About ten years or more ago, I bought some wooden planter kits online: I lived on the 7th floor at the time but hoped I’d get a garden one day and be able to use them, I did get a garden (of sorts) but had no room for them.

Finally moved somewhere I would have room to use them, though it took me a while to remember that I had them somewhere and eventually found them in the stack of boxes still awaiting unpacking.

I’d bought four which needed assembling: the bits with handle-holes had slots in the sides and the other pieces had tabs to fit in. It took me a while to realise that the slots were longer than the tabs, and I had the sides at different heights, which made the whole thing wonky. Had to undo and redo a couple, but eventually more or less got them together – sadly only “more or less” since some of them are still a bit wonky: some of the joints wouldn’t fit all the way home, and some screws didn’t want to know about going all the way, either.

Typically, I was one screw missing (ha! always knew I had a screw loose!) so I had to botch it with an almost-the-right-size screw

The label said that the wood was “treated” but I thought I’d paint them anyway – I picked up a couple of splinters from rough edges. However, the external wood paint that I’d bought to do the window frames at the old place turned out to be for internal use only, so I varnished them inside and out instead. That should help protect them, and me from further splinters.

I suppose someone who looks closely can see that they’re a bit wonky, but I can always claim that this was deliberate –, a wonky planter should sit level on sloping ground!

The bottoms just drop in and rest on the bottom edges of the frame. The lining bags aren’t fixed at all; they just sit inside. The meagre instructions said to plant into the lining, after making slits to line up with the gaps in the bases,

I did think of pinning or stapling the liner in place so that soil went into the liner rather than down inside the planter when filling it, but then I thought that if I could fit pots inside the frames, I could move them separately from the planter, which would make arranging and rearranging their positions much easier – they’re about 12” cubed – not very big, but solid wood, and being such a wimp, I’d rather do two slightly awkward journeys than one hard one.

It would also make it easier to change the plant – just lift out the pot, put another one in, rather than dig one plant out and replant another one in the lining.

I’d been meaning to try to split my Carex Ice Dance for some time – it was crowding the biggest pot I had, so I thought if I could split it, each part should be okay in a smaller pot in a planter. Managed it, more or less – poor plant! I was as gentle as I could be, but this probably should have been done at years ago, it was so tangled that it was hard to be gentle with it.

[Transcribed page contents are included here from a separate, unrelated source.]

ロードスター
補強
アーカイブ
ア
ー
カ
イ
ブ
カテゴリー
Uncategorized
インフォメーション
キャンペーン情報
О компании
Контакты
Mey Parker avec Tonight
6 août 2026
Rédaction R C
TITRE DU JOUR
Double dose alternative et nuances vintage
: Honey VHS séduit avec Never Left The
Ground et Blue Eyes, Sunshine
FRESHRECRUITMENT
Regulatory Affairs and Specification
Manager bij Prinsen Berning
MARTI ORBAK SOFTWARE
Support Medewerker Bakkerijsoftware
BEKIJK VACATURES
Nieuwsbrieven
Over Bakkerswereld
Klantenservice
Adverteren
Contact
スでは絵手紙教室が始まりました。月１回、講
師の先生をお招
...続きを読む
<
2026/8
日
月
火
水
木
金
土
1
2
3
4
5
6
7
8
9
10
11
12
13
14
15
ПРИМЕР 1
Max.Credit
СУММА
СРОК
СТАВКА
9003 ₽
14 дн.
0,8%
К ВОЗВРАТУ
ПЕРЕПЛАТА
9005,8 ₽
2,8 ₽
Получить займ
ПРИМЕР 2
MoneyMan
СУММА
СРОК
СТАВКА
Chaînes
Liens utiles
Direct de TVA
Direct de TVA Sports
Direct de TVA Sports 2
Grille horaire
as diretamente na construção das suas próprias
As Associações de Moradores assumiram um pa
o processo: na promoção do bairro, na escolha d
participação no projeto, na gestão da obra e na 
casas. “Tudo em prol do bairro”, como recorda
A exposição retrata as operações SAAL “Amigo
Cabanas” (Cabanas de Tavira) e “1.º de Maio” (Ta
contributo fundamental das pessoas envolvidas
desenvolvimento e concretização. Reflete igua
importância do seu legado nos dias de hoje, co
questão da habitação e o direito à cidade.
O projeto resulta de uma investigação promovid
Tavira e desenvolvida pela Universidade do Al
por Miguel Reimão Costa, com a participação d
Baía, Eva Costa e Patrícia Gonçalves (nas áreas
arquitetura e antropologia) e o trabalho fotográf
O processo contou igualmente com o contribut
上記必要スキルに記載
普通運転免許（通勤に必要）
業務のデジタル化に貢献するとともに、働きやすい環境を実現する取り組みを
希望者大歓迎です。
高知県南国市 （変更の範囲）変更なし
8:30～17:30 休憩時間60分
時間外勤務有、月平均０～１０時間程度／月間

However, the plants do look fairly ok in their planters. I ran out of square pots, so the grass in the third planter has a round pot.

Wish the Heuchera was big enough to fill a pot this size! But maybe one day …

It took me about a week to get them done; I had to varnish in sections, inside first, let dry, then outside. Let dry …

Compared to some of the brilliant garden DIY projects on GoY, these are pretty feeble, but they are my first garden project here – and I did it all myself!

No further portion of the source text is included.